There are a lot of Asians, and Caucasians, not some many African American students. The school is expensive so you do see a fair amount of rich kids, although there are also students who come here taking out numerous loans and can barely afford the tuition raises. The spectrum of students ranges from typical RPI "nerd" wearing their red RPI hoodie to the prissy Sorority girl wearing a blazer and heels. I believe no students would feel out of place here, we really do have all kinds of people. Most students are from the New England, and New York region, although we do have students natively from China too. The range of culture at RPI is large, once you come here you will find your group of people and realize you aren't alone.
Architects tend to dress the best on campus.
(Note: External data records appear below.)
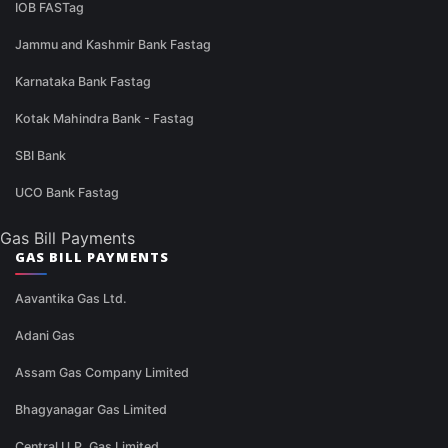
IOB FASTag
Jammu and Kashmir Bank Fastag
Karnataka Bank Fastag
Kotak Mahindra Bank - Fastag
SBI Bank
UCO Bank Fastag
Gas Bill Payments
GAS BILL PAYMENTS
Aavantika Gas Ltd.
Adani Gas
Assam Gas Company Limited
Bhagyanagar Gas Limited
Central U.P. Gas Limited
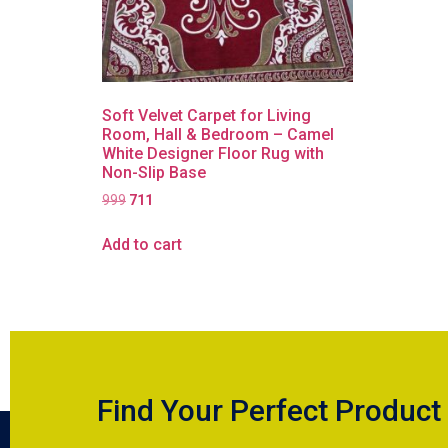
Soft Velvet Carpet for Living
Room, Hall & Bedroom – Camel
White Designer Floor Rug with
Non-Slip Base
999
711
Add to cart
Find Your Perfect Product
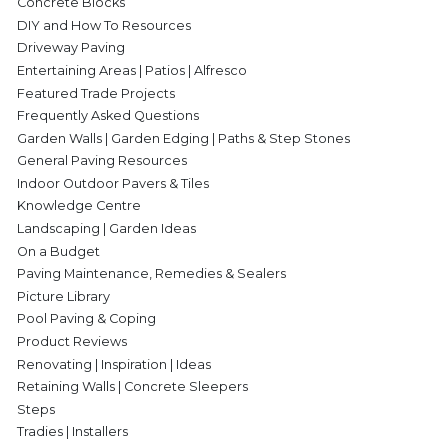
Concrete Blocks
DIY and How To Resources
Driveway Paving
Entertaining Areas | Patios | Alfresco
Featured Trade Projects
Frequently Asked Questions
Garden Walls | Garden Edging | Paths & Step Stones
General Paving Resources
Indoor Outdoor Pavers & Tiles
Knowledge Centre
Landscaping | Garden Ideas
On a Budget
Paving Maintenance, Remedies & Sealers
Picture Library
Pool Paving & Coping
Product Reviews
Renovating | Inspiration | Ideas
Retaining Walls | Concrete Sleepers
Steps
Tradies | Installers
There are four tables in the student dining hall, and they're all filled by freshman eating good food. I'd say that most of the student body is white, but there are definitely a good number of minority students. I think that because many of the difficult majors, such as most of the engineering facets and architecture, draw hard-working intelligent, and also awkward types, there is a niche out there for everyone. The people who are going to have a hard time coping with being at RPI are those ill-prepared to work. Slackers don't do well. There are a lot of schools where you can coast by doing the minimum amount of work... RPI isn't like that - unless you're really brilliant.
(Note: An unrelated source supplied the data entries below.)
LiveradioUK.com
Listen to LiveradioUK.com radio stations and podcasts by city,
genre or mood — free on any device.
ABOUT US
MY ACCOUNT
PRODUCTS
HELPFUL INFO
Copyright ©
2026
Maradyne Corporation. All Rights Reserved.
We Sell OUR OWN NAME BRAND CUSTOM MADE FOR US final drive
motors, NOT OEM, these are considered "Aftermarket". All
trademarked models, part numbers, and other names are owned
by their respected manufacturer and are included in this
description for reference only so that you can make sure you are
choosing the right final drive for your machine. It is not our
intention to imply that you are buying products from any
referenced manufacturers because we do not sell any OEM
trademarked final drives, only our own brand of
Most students have a a geeky quality or two but are by no means geeks (except comp sci majors). There is definitely a very nerdy community within RPI but it isn't overwhelming. Some majors are very tight groups and stick together a lot but even they have friends form all different majors. The only real exception to that are the architects who are too busy with studio to interact with the rest of the world. As far as race and financial backgrounds go there is a real mix but middle class describes most. There are large amounts of Asians and Indians and most of the locals in Troy are black. Race really isn't too big an issue within the student body but the locals don't like RPI students.
I can't think of anyone who would feel out of place at RPI, outside of A) stupid people and B) liberal arts majors. Most students dress very casually for class (I wear hoodies and jeans usually). Most RPI students are from the NE, but I've met plenty from all around (MN, CA, TX, NV). All financial backgrounds exist here b/c of financial aid. Political awareness is generally commonplace, and no one side (liberal/conservative) dominates campus. RPI grads make a lot of money generally (especially those from the school of engineering), so we sometimes find ourselves looking to the future with hopes of nice paychecks.
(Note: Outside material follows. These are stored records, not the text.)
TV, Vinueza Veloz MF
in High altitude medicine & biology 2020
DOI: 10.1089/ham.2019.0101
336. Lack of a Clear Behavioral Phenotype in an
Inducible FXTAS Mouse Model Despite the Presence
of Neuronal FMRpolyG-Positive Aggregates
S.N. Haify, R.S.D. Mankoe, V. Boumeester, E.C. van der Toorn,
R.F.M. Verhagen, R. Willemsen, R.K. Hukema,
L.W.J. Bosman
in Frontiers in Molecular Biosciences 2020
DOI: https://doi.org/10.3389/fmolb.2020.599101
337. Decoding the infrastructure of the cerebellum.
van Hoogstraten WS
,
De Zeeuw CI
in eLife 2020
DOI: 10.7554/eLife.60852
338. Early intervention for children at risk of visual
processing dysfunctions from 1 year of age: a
There's a good mix of races and backgrounds in RPI. While there's still a caucasian male majority (and also a significantly higher ratio of men to women), there's a good integration of ethnic groups. Many students are of the electronics culture, which means that many students will be into computers, video games, new gadgets, and the internet. Though, in all honesty, it seems that there's a group of people for every type of person out there. Show up with the best smile from your drawer and an open mind, and you should be fine.